Markets, says the old adage, are always climbing a wall of worry.
They’ve been doing it very successfully since April of 2020 with all the major North American indexes hitting new highs in the months following the March pandemic crash.
The big question is: How long can it last? As summer winds down and autumn approaches, that wall is looking increasingly difficult. Here are some of the bricks that are making it higher and harder than ever.
Last spring, when the vaccine roll-out started, most people thought the pandemic would be over by now. Instead, we are into a fourth wave, driven by the Delta variant that is hitting hard at the unvaccinated. Cases are surging in areas where public health measures have been rescinded, such as Florida, Texas, and Alberta.
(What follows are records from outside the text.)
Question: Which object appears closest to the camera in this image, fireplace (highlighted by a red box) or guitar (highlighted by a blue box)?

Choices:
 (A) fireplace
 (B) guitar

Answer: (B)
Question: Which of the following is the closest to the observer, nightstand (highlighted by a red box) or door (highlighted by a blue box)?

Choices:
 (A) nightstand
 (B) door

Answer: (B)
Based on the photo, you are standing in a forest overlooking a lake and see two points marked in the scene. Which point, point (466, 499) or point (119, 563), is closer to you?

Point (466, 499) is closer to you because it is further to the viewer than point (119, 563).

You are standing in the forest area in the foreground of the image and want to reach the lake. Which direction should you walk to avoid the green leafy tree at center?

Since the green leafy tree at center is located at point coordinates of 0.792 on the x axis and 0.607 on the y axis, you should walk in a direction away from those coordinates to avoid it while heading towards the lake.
With children going back to school, the potential for further spread multiplies.
Low vaccination levels in goods-producing developing countries are adding to the problem as factories close down, disrupting supply chains.
No one wants to think about more lockdowns and their impact on the economy, but we’re starting to see them in some parts of the world, such as New Zealand, Vietnam, and Sri Lanka. None of these are major contributors to global GDP, but if the Delta variant causes larger nations to reimpose restrictions the impact on the fourth quarter could be significant.
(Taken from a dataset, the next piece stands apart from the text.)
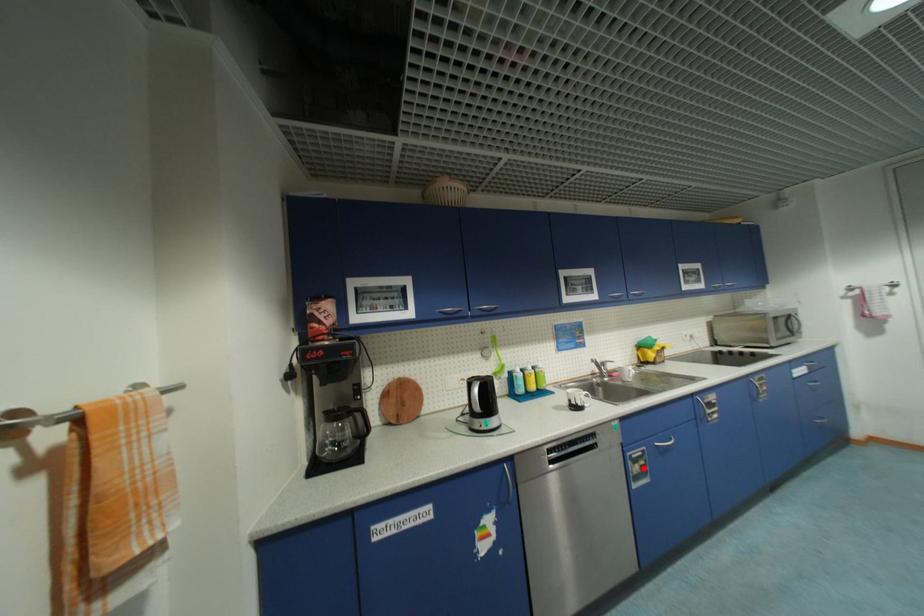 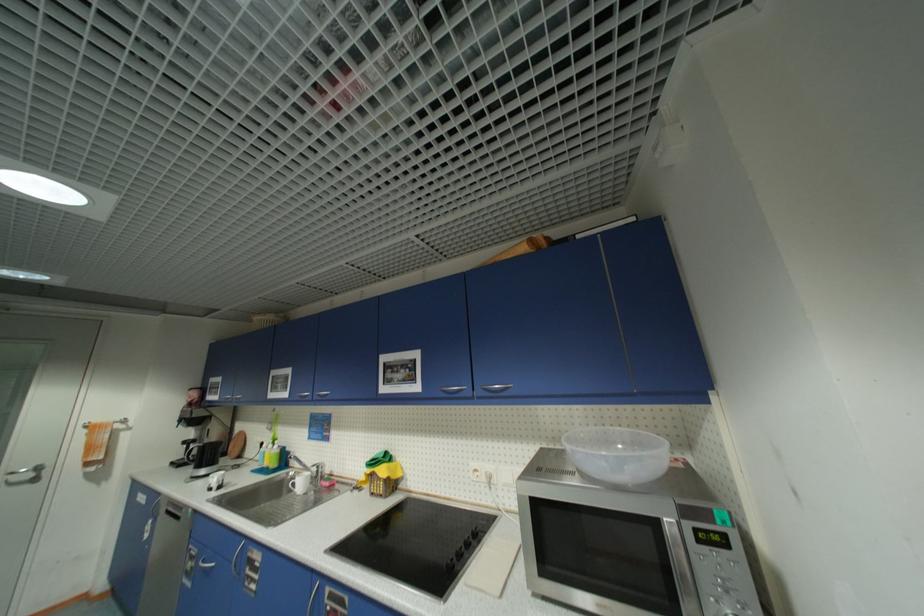 Question: I am providing you with two images of the same scene from different viewpoints. Given a red point in image1, look at the same physical point in image2. Is it:

Choices:
 (A) Closer to the viewpoint
 (B) Farther from the viewpoint

Answer: (A)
One investor presentation I watched last week also noted that the Delta variant is hitting consumer confidence and the willingness to spend.
The stock market has been supported by accommodative central banks, particularly the U.S. Federal Reserve Board. Interest rates remain low and are unlikely to rise before 2023.
However, the Fed has signalled it will soon start to scale back its quantitative easing program, the first sign that the support pillars are being gradually pulled away. The Bank of Canada and the Australian central bank have already acted. These moves have already been priced into the markets, but any acceleration in the process may spook investors.
It’s now estimated we won’t be back to a supply/demand balance in computer chips until 2023. That means thousands of cars and trucks not being built and higher sticker prices for those that do make it off production lines. Makers of smartphones and computers will struggle. The Wall Street Journal reported that Hewlett-Packard has raised the price of printers by 20 per cent because of the chip shortage. This problem will weigh heavily on markets the longer it continues, especially car and technology hardware manufacturers.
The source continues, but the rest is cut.